In the records below, find the lines that include "הבימה" and copy each.

BEGIN Data

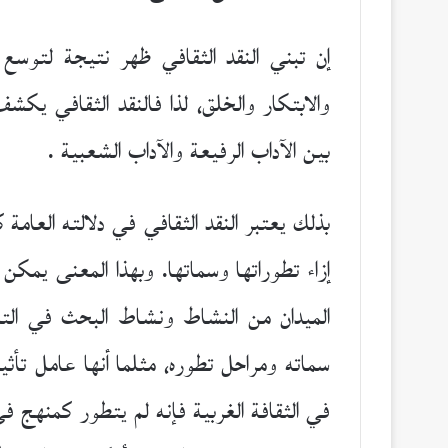
إن تبني النقد الثقافي ظهر نتيجة لتوسع ا
والابتكار والخلق، لذا فالنقد الثقافي يكش
بين الآداب الرفيعة والآداب الشعبية .
بذلك يعتبر النقد الثقافي في دلالته العا
إزاء تطوراتها وسماتها. وبهذا المعنى يمكن ا
الميدان من النشاط ونشاط البحث في التعر
سماته ومراحل تطوره، مثلما أنها عامل تأث
في الثقافة الغربية فإنه لم يتطور كمنهج 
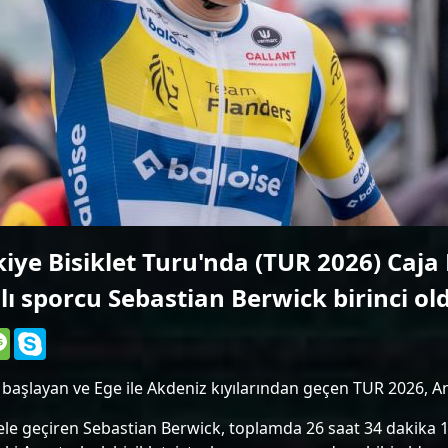
Bodru
Yarın,
Bodrum
Yarın,
Vanspo
Yarın,
Vanspo
Yarın,
ye Bisiklet Turu'nda (TUR 2026) Caja
Benfic
ı sporcu Sebastian Berwick birinci ol
Bugün
Galata
Message
Skype
Bugün
Nantes
 başlayan ve Ege ile Akdeniz kıyılarından geçen TUR 2026, An
i ele geçiren Sebastian Berwick, toplamda 26 saat 34 dakika 
Bugün
Sochau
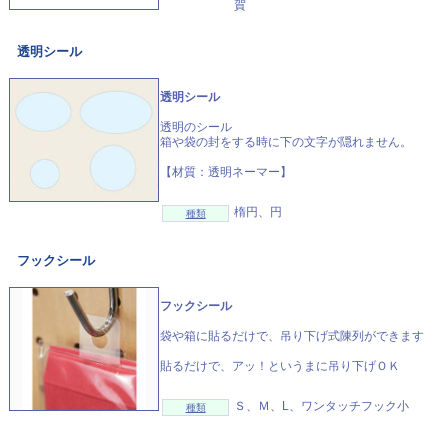
賀
透明シール
透明シール
透明のシール
箱や袋の封をする時に下の文字が隠れません。
【材質：透明ネーマー】
楕円、円
種類
フックシール
フックシール
袋や箱に貼るだけで、吊り下げ式陳列ができます
貼るだけで、アッ！というまに吊り下げＯＫ
Ｓ、Ｍ、L、ワンタッチフック小
種類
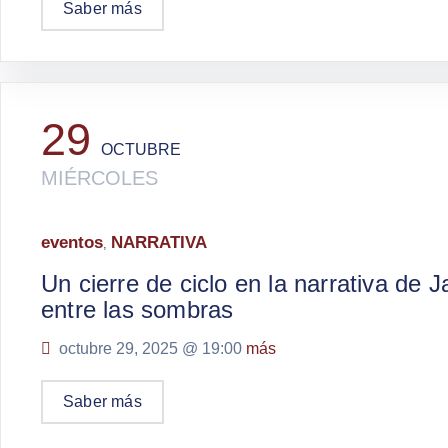
Saber más
29
OCTUBRE
MIÉRCOLES
eventos
NARRATIVA
,
Un cierre de ciclo en la narrativa de 
entre las sombras
octubre 29, 2025 @
19:00
más
Saber más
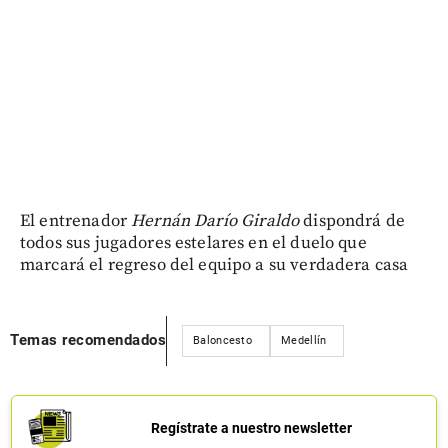
El entrenador
Hernán Darío Giraldo
dispondrá de
todos sus jugadores estelares en el duelo que
marcará el regreso del equipo a su verdadera casa
Temas recomendados
Baloncesto
Medellín
Regístrate a nuestro newsletter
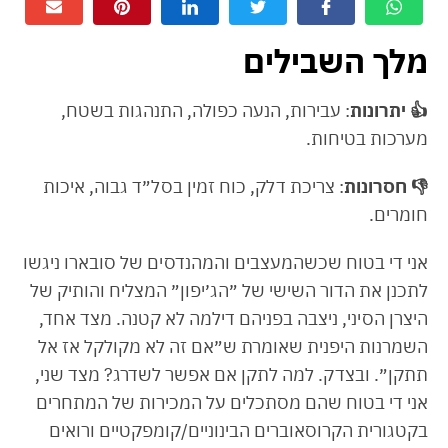
מלך השבילים
👍
יתרונות
: עבירות, הנעה כפולה, התנהגות בשטח,
מערכות בטיחות.
👎
חסרונות
: צריכת דלק, כוח זמין בסל״ד גבוה, איכות
חומרים.
אני די בטוח שכשהמעצבים והמהנדסים של סובארו ניגשו
לתכנן את הדור השישי של ״הג׳יפון״ המצליח והותיק של
היצרן הסיני, ניצבה בפניהם דילמה לא קטנה. מצד אחד,
השמרנות היפנית שאומרת ש״אם זה לא מקולקל אז אל
תתקן״. ובצדק. למה לתקן אם אפשר לשדרג? מצד שני,
אני די בטוח שהם מסתכלים על המכירות של המתחרים
בקטגורית הקרוסאוברים הבינוניים/קומפקטיים ורואים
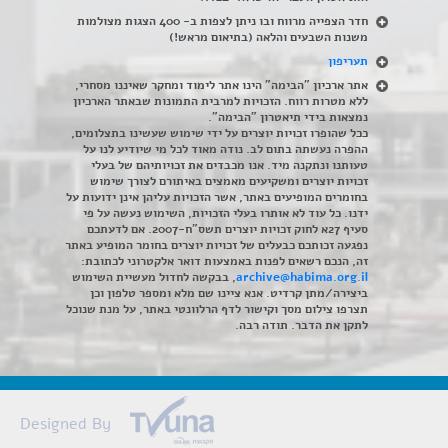
חדר הצפייה מרווח ובו ניתן לצפות ב- 400 הצגות מצולמות
משנות השבעים והלאה (בתיאום מראש!)
תעריפון
אתר ארכיון "הבימה" הינו אתר לימוד ומחקר שאיננו מסחרי,
ללא מטרות רווח. הזכויות למרבית התמונות שבאתר הארכיון
נמצאות בידי תיאטרון "הבימה".
ככל שהופרו זכויות יוצרים על ידי שימוש שעשינו בתצלומים,
ההפרה נעשתה בתום לב. נודה מאוד לכל מי שיודיע לנו על
טעותנו ונתקנה מיד. אנו מכבדים את זכויותיהם של בעלי
זכויות יוצרים ומשקיעים מאמצים באיתורם לצורך שימוש
בחומרים המופיעים באתר, אשר הזכויות עליהן אינן ידועות על
ידנו. כל עוד לא אותרו בעלי הזכויות, השימוש נעשה על פי
סעיף 27א לחוק זכויות יוצרים תשס"ח-2007. אם לדעתכם
נפגעה זכותכם כבעלים של זכויות יוצרים בחומר המופיע באתר
זה, הנכם רשאים לפנות באמצעות דואר אלקטרוני לכתובת:
archive@habima.org.il
, בבקשה לחדול מעשיית השימוש
ביצירה/מתן קרדיט. אנא ציינו שם מלא ומספר טלפון וכן
תצרפו צילום מסך וקישור לדף הרלוונטי באתר, על מנת שנוכל
לתקן את הדבר. תודה רבה.
Designed By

END Data

* Task solution *
אתר ארכיון "הבימה" הינו אתר לימוד ומחקר שאיננו מסחרי,
נמצאות בידי תיאטרון "הבימה".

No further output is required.